Report each line below that carries the word "Sneak".

Segment Start: Data listing

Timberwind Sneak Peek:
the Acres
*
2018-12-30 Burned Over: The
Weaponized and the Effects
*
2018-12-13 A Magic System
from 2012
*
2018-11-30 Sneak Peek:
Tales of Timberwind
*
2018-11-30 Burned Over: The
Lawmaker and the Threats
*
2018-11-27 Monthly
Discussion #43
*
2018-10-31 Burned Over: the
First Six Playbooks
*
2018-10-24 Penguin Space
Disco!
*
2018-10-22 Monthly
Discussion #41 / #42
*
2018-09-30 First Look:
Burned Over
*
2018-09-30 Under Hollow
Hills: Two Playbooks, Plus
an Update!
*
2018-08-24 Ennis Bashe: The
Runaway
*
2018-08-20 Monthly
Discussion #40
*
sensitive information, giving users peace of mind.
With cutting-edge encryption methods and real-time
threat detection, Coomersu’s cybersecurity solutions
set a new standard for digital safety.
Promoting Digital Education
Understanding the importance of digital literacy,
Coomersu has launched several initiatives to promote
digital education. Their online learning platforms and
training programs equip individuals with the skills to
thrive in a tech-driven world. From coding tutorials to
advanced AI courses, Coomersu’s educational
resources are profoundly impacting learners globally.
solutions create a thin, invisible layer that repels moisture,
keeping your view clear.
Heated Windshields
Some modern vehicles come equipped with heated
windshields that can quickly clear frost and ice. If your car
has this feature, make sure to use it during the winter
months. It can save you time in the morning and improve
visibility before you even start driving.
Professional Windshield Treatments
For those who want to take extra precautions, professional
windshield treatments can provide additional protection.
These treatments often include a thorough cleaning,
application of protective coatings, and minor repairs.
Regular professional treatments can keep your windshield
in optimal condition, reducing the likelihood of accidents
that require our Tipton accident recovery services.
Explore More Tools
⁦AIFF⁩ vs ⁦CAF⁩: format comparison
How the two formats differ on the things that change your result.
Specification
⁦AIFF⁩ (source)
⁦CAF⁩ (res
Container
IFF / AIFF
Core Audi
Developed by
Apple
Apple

Segment End: Data listing
Segment Start: Data listing

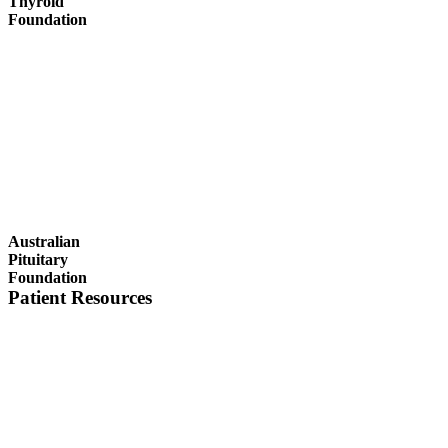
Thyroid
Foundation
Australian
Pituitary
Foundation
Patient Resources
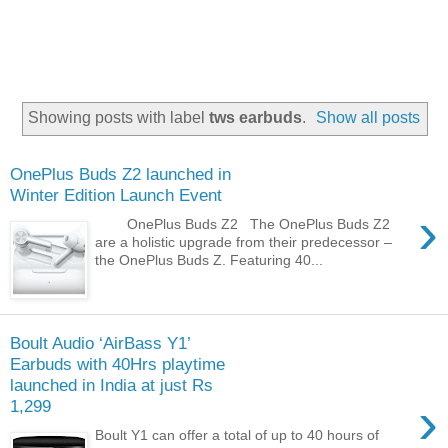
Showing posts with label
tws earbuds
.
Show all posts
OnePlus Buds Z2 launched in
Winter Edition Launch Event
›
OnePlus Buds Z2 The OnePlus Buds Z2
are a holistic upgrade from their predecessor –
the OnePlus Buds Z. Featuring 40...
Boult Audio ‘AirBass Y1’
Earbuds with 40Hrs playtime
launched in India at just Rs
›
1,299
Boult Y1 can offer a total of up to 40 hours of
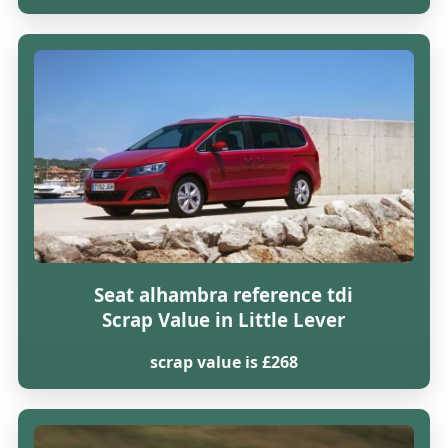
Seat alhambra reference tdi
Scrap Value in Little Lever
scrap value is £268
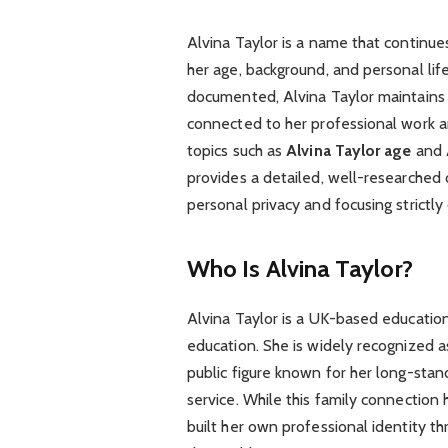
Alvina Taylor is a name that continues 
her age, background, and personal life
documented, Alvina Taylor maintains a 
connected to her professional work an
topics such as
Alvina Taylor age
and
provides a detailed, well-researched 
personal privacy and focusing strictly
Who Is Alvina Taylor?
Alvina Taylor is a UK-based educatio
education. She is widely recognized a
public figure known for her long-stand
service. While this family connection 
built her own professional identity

Segment End: Data listing

(Solution for this exercise):
Timberwind Sneak Peek:
2018-11-30 Sneak Peek:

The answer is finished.